Copy exactly the lines of the data below, beginning with the line with "Ceramic Planters" and ending with the line with "Applied to Fable". Pictures are to be omitted.
Top of Material for this exercise
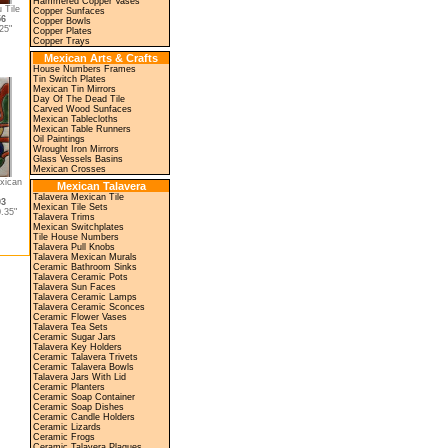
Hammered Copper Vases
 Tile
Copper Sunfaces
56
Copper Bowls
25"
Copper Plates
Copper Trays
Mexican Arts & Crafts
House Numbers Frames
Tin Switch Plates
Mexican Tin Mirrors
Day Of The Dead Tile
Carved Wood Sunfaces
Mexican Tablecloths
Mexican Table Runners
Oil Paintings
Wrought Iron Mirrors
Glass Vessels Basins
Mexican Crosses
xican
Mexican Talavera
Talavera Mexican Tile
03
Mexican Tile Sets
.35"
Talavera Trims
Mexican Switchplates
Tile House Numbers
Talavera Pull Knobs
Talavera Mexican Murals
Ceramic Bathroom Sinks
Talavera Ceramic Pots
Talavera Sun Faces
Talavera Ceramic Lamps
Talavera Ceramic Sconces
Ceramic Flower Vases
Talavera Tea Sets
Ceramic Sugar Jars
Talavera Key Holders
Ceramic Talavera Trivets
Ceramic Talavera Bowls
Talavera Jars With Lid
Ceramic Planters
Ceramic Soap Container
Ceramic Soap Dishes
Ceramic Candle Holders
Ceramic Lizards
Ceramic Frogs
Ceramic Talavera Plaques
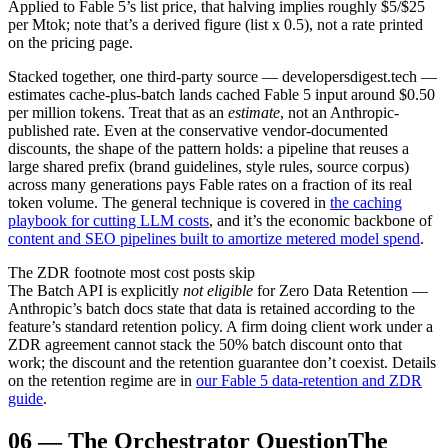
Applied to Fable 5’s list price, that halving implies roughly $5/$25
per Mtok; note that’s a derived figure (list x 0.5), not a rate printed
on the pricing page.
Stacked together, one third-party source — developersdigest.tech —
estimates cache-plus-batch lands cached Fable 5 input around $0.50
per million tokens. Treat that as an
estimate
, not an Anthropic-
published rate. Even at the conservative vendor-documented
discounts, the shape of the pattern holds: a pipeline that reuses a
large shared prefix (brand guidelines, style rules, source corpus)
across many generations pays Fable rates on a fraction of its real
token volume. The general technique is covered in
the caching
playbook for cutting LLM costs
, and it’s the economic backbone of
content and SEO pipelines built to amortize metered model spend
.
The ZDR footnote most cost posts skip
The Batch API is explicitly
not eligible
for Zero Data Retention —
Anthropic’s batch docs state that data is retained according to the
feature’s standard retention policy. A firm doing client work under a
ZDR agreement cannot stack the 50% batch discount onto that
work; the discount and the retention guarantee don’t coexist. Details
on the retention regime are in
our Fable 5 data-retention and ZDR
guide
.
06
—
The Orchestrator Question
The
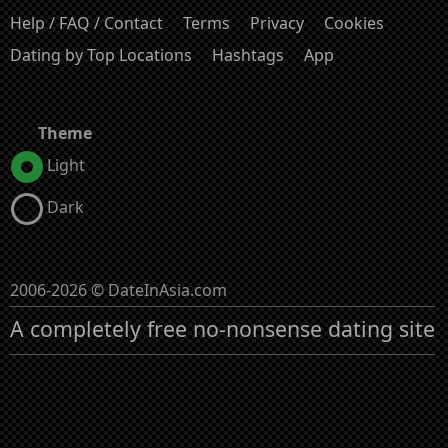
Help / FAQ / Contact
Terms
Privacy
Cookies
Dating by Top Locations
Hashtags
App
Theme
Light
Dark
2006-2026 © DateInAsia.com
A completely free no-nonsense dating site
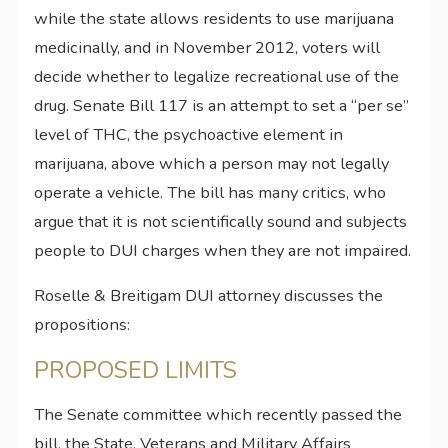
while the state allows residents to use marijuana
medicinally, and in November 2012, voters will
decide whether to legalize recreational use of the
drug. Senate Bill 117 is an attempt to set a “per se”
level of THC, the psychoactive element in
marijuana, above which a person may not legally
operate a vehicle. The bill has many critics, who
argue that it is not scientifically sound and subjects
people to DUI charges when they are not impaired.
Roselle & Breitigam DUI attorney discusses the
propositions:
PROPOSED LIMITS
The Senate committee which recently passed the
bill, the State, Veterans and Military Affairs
Bottom of Material for this exercise
Solution to this exercise —
Ceramic Planters
Ceramic Soap Container
Ceramic Soap Dishes
Ceramic Candle Holders
Ceramic Lizards
Ceramic Frogs
Ceramic Talavera Plaques
Applied to Fable 5’s list price, that halving implies roughly $5/$25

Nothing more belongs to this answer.